┌─ Data listing

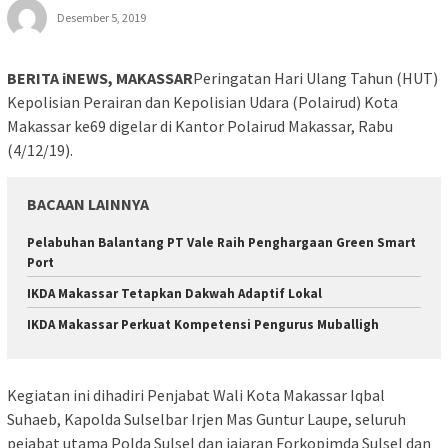
Desember 5, 2019
BERITA iNEWS, MAKASSAR
Peringatan Hari Ulang Tahun (HUT)
Kepolisian Perairan dan Kepolisian Udara (Polairud) Kota
Makassar ke69 digelar di Kantor Polairud Makassar, Rabu
(4/12/19).
BACAAN LAINNYA
Pelabuhan Balantang PT Vale Raih Penghargaan Green Smart
Port
IKDA Makassar Tetapkan Dakwah Adaptif Lokal
IKDA Makassar Perkuat Kompetensi Pengurus Muballigh
Kegiatan ini dihadiri Penjabat Wali Kota Makassar Iqbal
Suhaeb, Kapolda Sulselbar Irjen Mas Guntur Laupe, seluruh
pejabat utama Polda Sulsel dan jajaran Forkopimda Sulsel dan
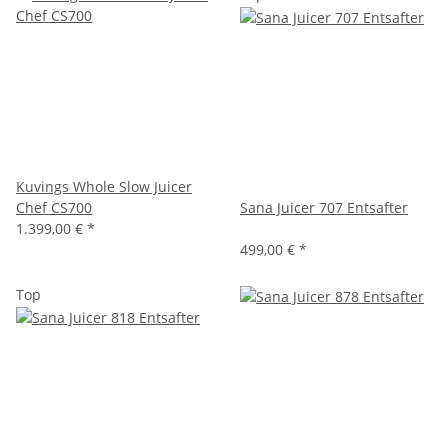
Kuvings Whole Slow Juicer
Chef CS700
Sana Juicer 707 Entsafter
1.399,00 €
*
499,00 €
*
Top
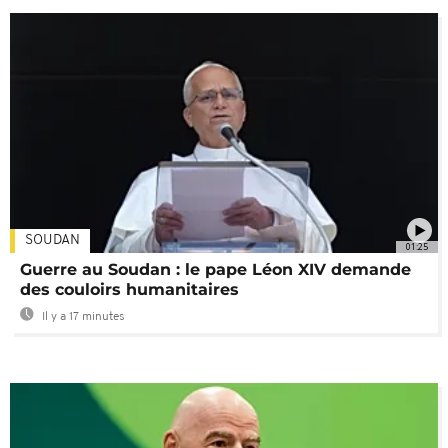
SOUDAN
01:25
Guerre au Soudan : le pape Léon XIV demande
des couloirs humanitaires
Il y a 17 minutes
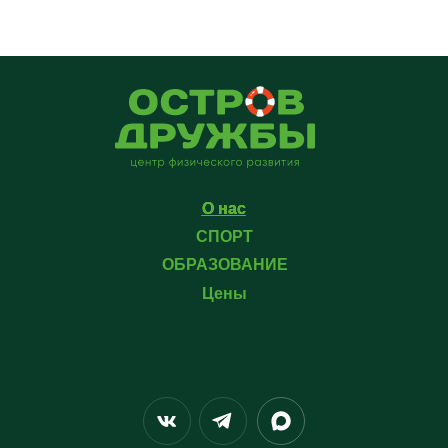
О нас
О нас
СПОРТ
ОБРАЗОВАНИЕ
Цены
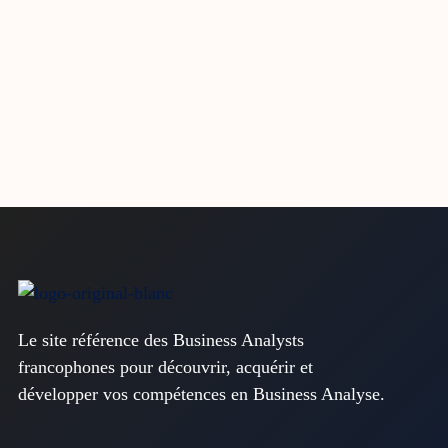
Le site référence des Business Analysts
francophones pour découvrir, acquérir et
développer vos compétences en Business Analyse.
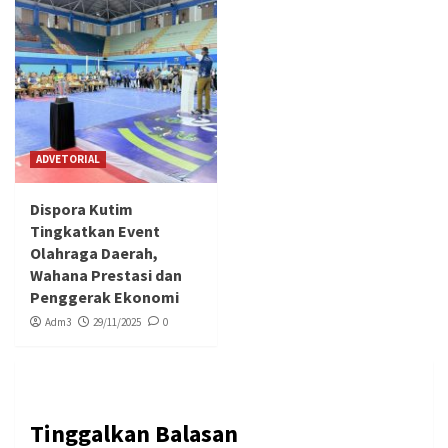
ADVETORIAL
Dispora Kutim
Tingkatkan Event
Olahraga Daerah,
Wahana Prestasi dan
Penggerak Ekonomi
Adm3
29/11/2025
0
Tinggalkan Balasan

└─

- Exercise objective: Return all the material exactly, skipping pictures.

- Reply to the task:
Desember 5, 2019
BERITA iNEWS, MAKASSAR
Peringatan Hari Ulang Tahun (HUT)
Kepolisian Perairan dan Kepolisian Udara (Polairud) Kota
Makassar ke69 digelar di Kantor Polairud Makassar, Rabu
(4/12/19).
BACAAN LAINNYA
Pelabuhan Balantang PT Vale Raih Penghargaan Green Smart
Port
IKDA Makassar Tetapkan Dakwah Adaptif Lokal
IKDA Makassar Perkuat Kompetensi Pengurus Muballigh
Kegiatan ini dihadiri Penjabat Wali Kota Makassar Iqbal
Suhaeb, Kapolda Sulselbar Irjen Mas Guntur Laupe, seluruh
pejabat utama Polda Sulsel dan jajaran Forkopimda Sulsel dan
Kuvings Whole Slow Juicer
Chef CS700
Sana Juicer 707 Entsafter
1.399,00 €
*
499,00 €
*
Top
SOUDAN
01:25
Guerre au Soudan : le pape Léon XIV demande
des couloirs humanitaires
Il y a 17 minutes
О нас
О нас
СПОРТ
ОБРАЗОВАНИЕ
Цены
Le site référence des Business Analysts
francophones pour découvrir, acquérir et
développer vos compétences en Business Analyse.
ADVETORIAL
Dispora Kutim
Tingkatkan Event
Olahraga Daerah,
Wahana Prestasi dan
Penggerak Ekonomi
Adm3
29/11/2025
0
Tinggalkan Balasan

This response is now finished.